Lettice, dragging up the steps of No. 33 Canning Street, paused to unfasten her waterproof and shake her wet umbrella. It was raining, it seemed to have been raining ever since she got back to town, chill November rain, a yellow haze down every street; and the weather matched her mood. Ever since April she had been trying to shut her eyes to the future, but as time drew on it refused to be ignored. It lay in wait outside the Museum, it came home with her in the Tube, it took possession of her attic, it was translating itself with appalling rapidity into the present, and she was no more ready for it than she had been months ago.

Well! she had still a week's grace, and anything might happen in a week. Lettice detached her mind with an effort, picked up a letter from the hall table, and came upstairs at a snail's pace, reading it. Her own room she expected to be dark, so with her usual deaf and blind absorption in anything to read she lingered outside on the landing. She became aware, as she stood, of another scent mingling with that of the lamp, of another clearer light than its brownish obscurity, but her eyes remained glued to her letter; not till she had reached the end did she slowly raise them from the sheet, and then she saw her door open, her room full of firelight, a white cloth gleaming, a dark figure standing in the entrance watching her with a smile.

"Buenas noches, seÑorita," said Gardiner, politely removing his cigarette.

"O-o-oh—it's you," said Lettice with striking originality.

"The curse is come upon me!" suggested Gardiner. His smile widened. "Exactly. You look so pleased!"

Lettice, after that first involuntary pause of dismay, had come into the room; she stood by the table, slowly, slowly drawing off her gloves.

"Well, of course I'm pleased; but why, why, why didn't you let me know? You said you weren't coming out till next week!"

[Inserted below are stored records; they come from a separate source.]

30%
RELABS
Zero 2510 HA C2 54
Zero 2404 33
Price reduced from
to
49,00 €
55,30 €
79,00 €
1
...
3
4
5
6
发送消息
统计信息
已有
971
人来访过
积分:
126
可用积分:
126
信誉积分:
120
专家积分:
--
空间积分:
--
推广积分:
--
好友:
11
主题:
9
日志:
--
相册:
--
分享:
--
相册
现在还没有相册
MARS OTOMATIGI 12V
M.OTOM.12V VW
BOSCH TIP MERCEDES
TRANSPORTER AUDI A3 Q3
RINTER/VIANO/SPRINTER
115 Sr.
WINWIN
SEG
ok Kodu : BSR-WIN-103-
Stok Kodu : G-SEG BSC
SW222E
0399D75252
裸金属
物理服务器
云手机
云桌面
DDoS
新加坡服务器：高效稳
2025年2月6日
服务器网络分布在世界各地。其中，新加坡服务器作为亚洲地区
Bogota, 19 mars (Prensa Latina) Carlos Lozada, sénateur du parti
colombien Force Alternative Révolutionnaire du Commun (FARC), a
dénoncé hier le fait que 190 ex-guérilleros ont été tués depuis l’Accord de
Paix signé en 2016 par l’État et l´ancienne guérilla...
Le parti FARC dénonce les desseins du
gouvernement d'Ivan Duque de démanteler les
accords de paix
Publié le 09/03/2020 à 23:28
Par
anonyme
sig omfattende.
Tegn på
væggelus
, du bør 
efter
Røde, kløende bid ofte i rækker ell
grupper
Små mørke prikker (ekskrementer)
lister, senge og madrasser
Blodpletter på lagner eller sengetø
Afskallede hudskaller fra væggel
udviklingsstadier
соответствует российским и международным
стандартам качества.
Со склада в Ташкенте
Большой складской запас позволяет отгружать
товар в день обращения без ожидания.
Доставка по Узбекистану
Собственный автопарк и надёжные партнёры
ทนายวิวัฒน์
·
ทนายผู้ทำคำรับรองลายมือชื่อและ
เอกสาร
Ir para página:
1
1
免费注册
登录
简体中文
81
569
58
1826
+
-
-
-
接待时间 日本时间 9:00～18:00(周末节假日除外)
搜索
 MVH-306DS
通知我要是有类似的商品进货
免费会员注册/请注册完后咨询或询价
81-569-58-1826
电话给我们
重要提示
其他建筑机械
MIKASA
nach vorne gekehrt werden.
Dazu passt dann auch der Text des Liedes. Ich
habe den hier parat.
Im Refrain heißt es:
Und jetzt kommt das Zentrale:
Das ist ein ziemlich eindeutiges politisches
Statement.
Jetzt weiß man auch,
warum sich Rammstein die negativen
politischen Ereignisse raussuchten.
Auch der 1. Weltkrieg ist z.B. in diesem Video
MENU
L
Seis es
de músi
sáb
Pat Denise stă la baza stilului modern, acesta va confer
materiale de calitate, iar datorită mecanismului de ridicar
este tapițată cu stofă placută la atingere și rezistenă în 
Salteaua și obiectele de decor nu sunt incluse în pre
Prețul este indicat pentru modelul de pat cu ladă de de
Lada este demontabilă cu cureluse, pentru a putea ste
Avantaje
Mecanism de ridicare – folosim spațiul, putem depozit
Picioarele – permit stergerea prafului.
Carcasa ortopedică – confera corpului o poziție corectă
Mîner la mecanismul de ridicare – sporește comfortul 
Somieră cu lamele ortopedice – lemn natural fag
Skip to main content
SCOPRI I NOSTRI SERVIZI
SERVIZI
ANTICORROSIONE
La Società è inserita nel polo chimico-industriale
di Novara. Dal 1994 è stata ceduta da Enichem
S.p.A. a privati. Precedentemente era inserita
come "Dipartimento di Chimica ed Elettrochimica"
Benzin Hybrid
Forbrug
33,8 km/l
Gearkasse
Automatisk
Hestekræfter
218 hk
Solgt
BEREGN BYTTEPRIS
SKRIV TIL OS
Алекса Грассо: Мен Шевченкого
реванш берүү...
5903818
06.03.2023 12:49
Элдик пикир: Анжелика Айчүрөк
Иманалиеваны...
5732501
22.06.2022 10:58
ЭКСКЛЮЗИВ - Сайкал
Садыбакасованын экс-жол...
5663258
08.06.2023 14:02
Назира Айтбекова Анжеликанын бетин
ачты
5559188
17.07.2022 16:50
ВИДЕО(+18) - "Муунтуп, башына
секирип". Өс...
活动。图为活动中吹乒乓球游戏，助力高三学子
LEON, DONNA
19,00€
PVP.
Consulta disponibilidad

"So sorry, but I didn't know myself. It was little Scott worked the oracle—said I was in a bad way or something." Lettice said nothing, but her chin had a mutinous cock. "Shall I go back again?"

"If you'd let me know in time," said Lettice, "I'd have got you something nice for tea. Now you'll have to put up with what there is."

That minute offended voice, that reproachful pianissimo drawl! Gardiner laughed out.

"Lettice, you're inimitable! I swear you haven't turned a hair! Do you know—do you know you've got the same button off the same coat?"

"Well, you wouldn't expect me to have the same button off another coat, would you?"

"I would not have you in any single particular in any degree different from what you are now," Gardiner declared. He dropped into a chair. "As a matter of fact, they shot me out yesterday; and if it comes to letting people know, I went straight off to Starbridge under the impression I should find you in the bosom of your family. I was shown in right on top of a Belgian work party. Awful. I came out again with my tail between my legs. That upset I couldn't even face you. I spent the night in the fields."

"It was raining."

"Quite; it was. I was under a tarpaulin on top of a stack. Oh yes, thanks, I slept like a hog. I've been dropping off at intervals ever since, in the train or any old place. Making up for lost time, I suppose."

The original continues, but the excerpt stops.